Stored entries:
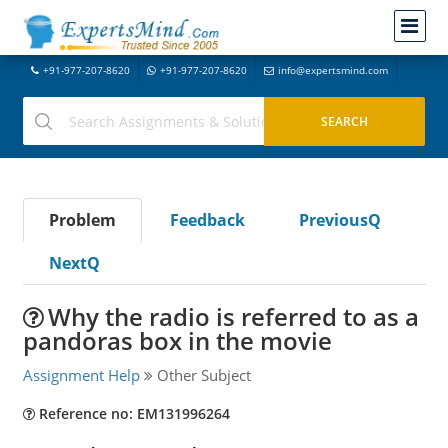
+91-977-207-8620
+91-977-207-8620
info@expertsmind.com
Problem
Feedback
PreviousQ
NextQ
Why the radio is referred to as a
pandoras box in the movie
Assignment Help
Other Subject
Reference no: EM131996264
* * *
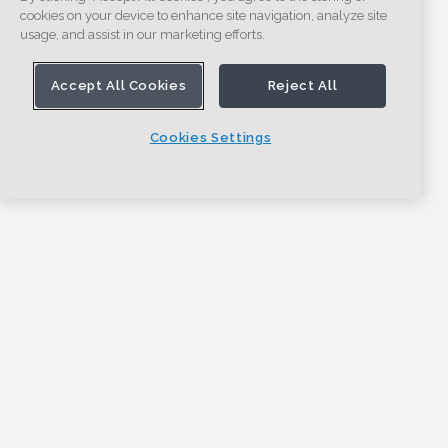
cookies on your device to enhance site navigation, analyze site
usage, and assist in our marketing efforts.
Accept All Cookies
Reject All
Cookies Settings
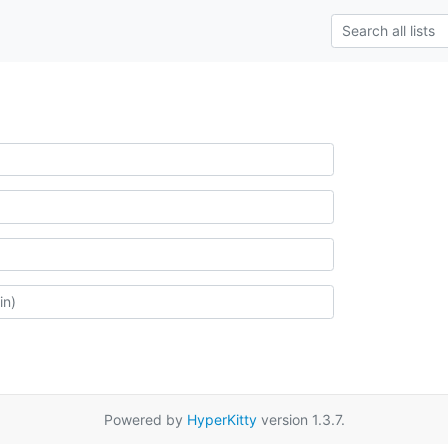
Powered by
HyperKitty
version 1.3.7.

§ Task details
Reproduce the data above exactly, but only from the line containing "Cookies Settings" through the line containing "version 1.3.7.". Omit all pictures.

§ Exercise output
Cookies Settings
Powered by
HyperKitty
version 1.3.7.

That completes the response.